Local view: Educate yourself before voting on Esko school referendum
I am a parent, resident, teacher and coach in Esko. I am also a graduate of Esko's Lincoln High School, which means that with the exception of some years away for college and my early professional experience, I have spent my life in Esko. Since childhood, no matter where I have been, I always have felt very proud to call myself an Eskomo, a feeling I hope others share about their hometowns. Local pride and my concern for the future are motivations for writing this. But my primary reason is to encourage readers who live in Esko to perform their civic duty by becoming informed about two very important school-related questions on the ballot on Nov. 6.

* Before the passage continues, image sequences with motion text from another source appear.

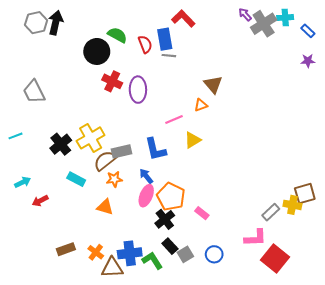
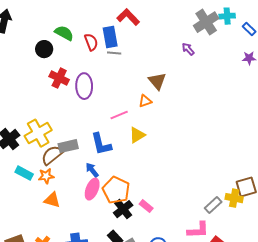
purple arrow: (245, 14) -> (188, 49), moved
black circle: (97, 51) -> (44, 49), size x0.7
orange star: (114, 179) -> (46, 176), moved
black cross: (165, 219) -> (123, 209), moved

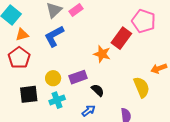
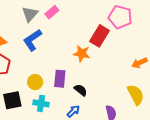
purple rectangle: (78, 77) -> (60, 79), turned -60
yellow semicircle: (142, 87) -> (136, 95), moved
cyan cross: (57, 100) -> (41, 103), turned 35

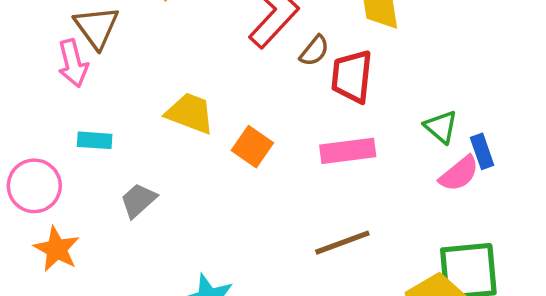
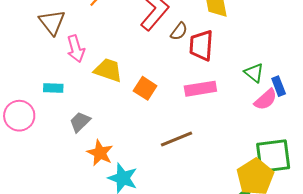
pink arrow: (73, 63) -> (76, 49), moved
brown line: (342, 243) -> (177, 139), moved
orange star: (57, 249) -> (100, 153), moved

The Esko public school district is seeking a minimal tax increase to maintain school programs and to improve ridiculously outdated outdoor athletic facilities. There is no doubt of my bias. I believe my children, school and community deserve both questions to pass, but I'll reserve my powers of persuasion for another cause. When it comes to Esko's educational levy and referendum, I ask voters to gather information, analyze that information, make up their own minds and then vote their conscience.
I ask that they perform their duty as citizens the same way I ask my social studies students to do.

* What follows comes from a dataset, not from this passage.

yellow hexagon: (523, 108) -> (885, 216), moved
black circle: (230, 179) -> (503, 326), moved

I've witnessed multiple levies and a referendum question fail in Esko, and I've been disappointed each time. But my No. 1 disappointment has been that most voters have known very little about what was being proposed. Despite repeated mailings, well-advertised public information sessions and an abundance of media attention, innumerable voters told me they voted "no" in the past because they hadn't been informed well enough.
Whether inclined to support the levy and referendum or not, Esko residents should please make every effort to attend the next informational meeting in the high school theater on Thursday, Oct. 4, at 7 p.m. Unbiased data will be provided, and questions will be answered credibly. The Esko school district is among the lowest-funded districts in the state. Come and find out why and what impact that is having on our kids, school and community. Learn about past and future budget cuts and the resulting consequences for students, parents, homeowners and citizens. Come look at the outdoor sports facilities, talk to the School Board members about the need for additional community support, and hear from school administrators who oversee district operations.
At the very least, and if attending informational sessions is not an option, look for upcoming mailings related to these questions and familiarize yourself with Esko Pride, an online network of Esko residents striving to get accurate information to voters.
Esko's successful traditions in academics, arts and athletics exist, in part, because Esko's cornerstone is the school. The next step in preserving this tradition involves getting knowledgeable about the upcoming levy and referendum. Pleading ignorance is not acceptable. Voting "no" to a very minimal tax increase without knowing what's at stake would be a shame. And passing along inaccurate, secondhand information is unfair to our children.
Casting an educated vote should make you an even prouder Eskomo.
Scott Antonutti is a teacher and coach in Esko.